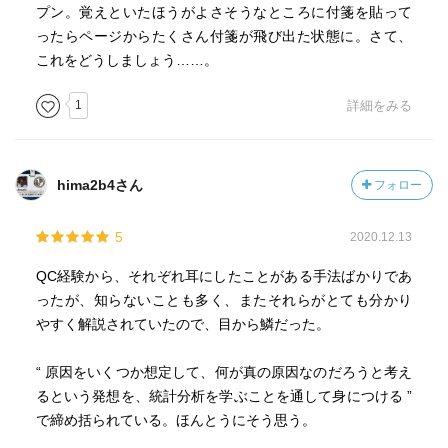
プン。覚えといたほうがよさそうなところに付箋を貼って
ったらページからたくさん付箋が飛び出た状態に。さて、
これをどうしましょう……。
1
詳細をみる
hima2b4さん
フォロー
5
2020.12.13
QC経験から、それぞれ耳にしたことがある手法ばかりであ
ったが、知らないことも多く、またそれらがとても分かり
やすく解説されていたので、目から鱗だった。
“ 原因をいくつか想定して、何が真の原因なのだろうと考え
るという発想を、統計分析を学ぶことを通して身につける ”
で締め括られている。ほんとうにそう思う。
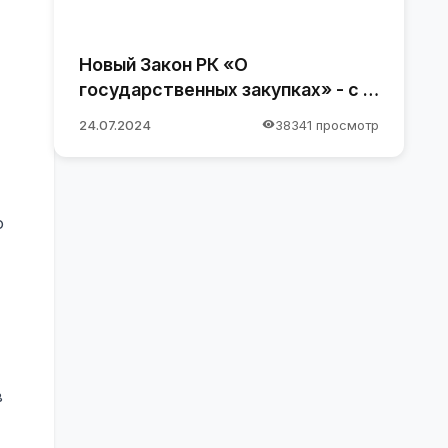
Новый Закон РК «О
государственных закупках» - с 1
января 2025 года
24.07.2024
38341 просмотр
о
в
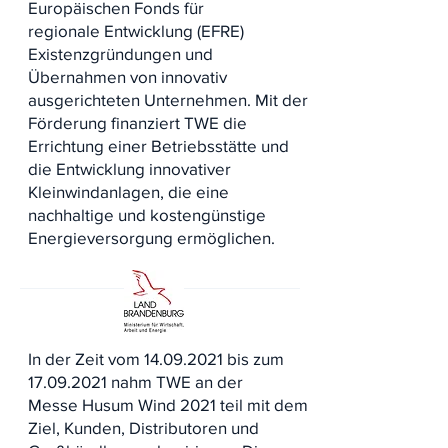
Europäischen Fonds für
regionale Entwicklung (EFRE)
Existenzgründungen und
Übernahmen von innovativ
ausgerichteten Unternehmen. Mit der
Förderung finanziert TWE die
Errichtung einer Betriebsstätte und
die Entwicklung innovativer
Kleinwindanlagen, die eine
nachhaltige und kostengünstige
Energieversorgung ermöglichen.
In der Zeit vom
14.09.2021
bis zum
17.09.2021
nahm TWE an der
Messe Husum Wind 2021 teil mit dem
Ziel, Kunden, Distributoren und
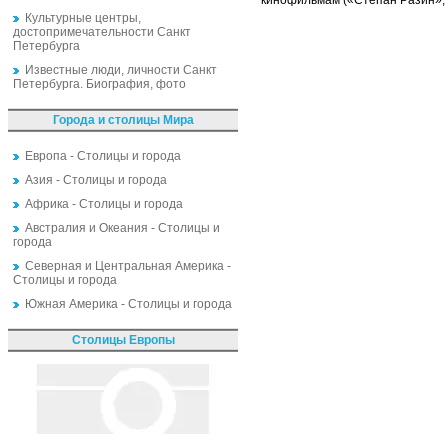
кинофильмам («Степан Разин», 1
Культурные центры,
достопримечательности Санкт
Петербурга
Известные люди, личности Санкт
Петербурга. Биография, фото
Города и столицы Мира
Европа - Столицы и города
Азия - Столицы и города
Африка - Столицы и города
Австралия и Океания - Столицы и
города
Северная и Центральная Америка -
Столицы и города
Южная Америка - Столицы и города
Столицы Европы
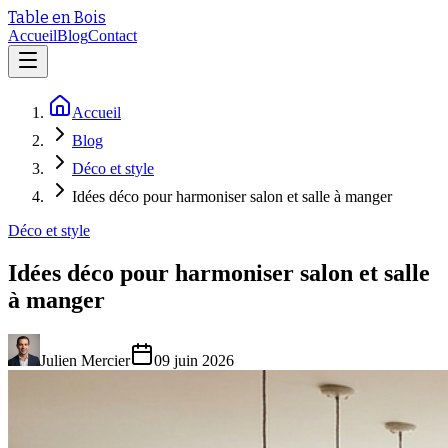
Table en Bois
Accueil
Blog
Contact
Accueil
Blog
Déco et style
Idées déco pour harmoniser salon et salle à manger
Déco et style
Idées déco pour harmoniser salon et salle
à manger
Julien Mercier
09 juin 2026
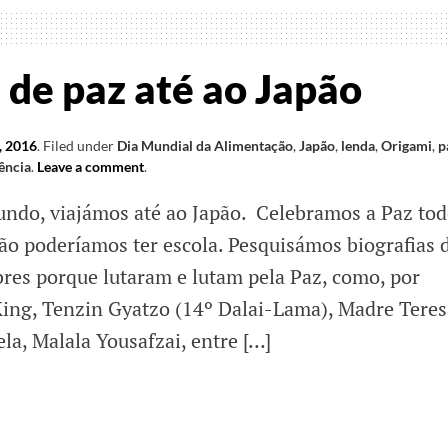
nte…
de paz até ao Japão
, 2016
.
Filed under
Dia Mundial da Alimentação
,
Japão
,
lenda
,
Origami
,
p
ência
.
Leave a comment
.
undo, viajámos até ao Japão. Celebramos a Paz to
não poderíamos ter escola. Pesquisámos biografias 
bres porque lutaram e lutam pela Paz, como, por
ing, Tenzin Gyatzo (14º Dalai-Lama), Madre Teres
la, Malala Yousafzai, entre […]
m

^^^^^^^^^^^^^^^^

> [Work order]:
Reproduce every line above containing "manger".

> [Answer for the task]:
Idées déco pour harmoniser salon et salle à manger
à manger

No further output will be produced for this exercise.